## [PROBLEM DESCRIPTION]
With the images removed, write out each record exactly as given.

(Extracted page text data)
--

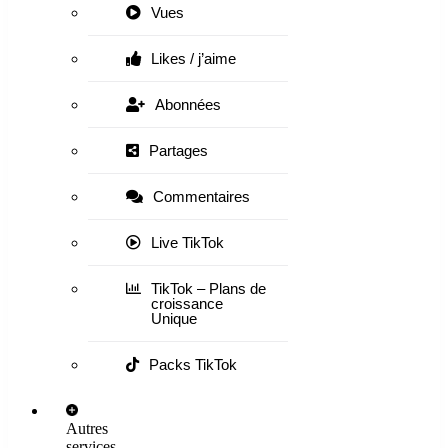
Vues
Likes / j’aime
Abonnées
Partages
Commentaires
Live TikTok
TikTok – Plans de
croissance
Unique
Packs TikTok
Autres
services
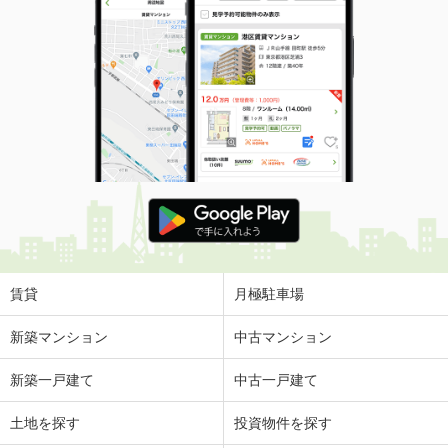
賃貸
月極駐車場
新築マンション
中古マンション
新築一戸建て
中古一戸建て
土地を探す
投資物件を探す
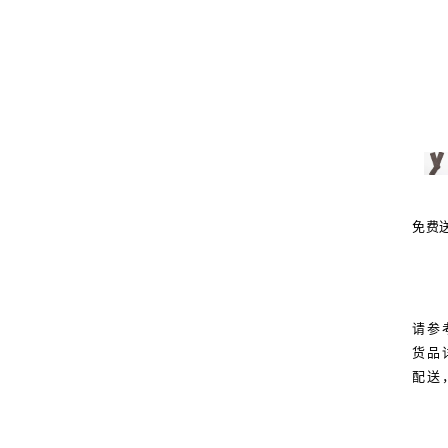
免费
请参
货品
配送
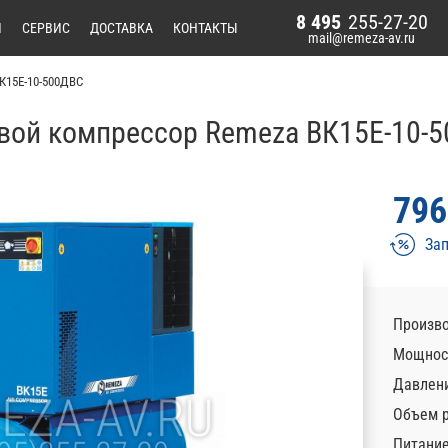
8 495
255-27-20
И
СЕРВИС
ДОСТАВКА
КОНТАКТЫ
mail@remeza-av.ru
К15Е-10-500ДВС
вой компрессор Remeza ВК15Е-10-
796
Зап
Произво
Мощност
Давлени
Объем р
Питани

--

## [RESULT FOR THIS EXERCISE]
Vues
Likes / j’aime
Abonnées
Partages
Commentaires
Live TikTok
TikTok – Plans de
croissance
Unique
Packs TikTok
Autres
services
賃貸
月極駐車場
新築マンション
中古マンション
新築一戸建て
中古一戸建て
土地を探す
投資物件を探す
免费
请参
货品
配送
8 495
255-27-20
И
СЕРВИС
ДОСТАВКА
КОНТАКТЫ
mail@remeza-av.ru
К15Е-10-500ДВС
вой компрессор Remeza ВК15Е-10-
796
Зап
Произво
Мощност
Давлени
Объем р
Питани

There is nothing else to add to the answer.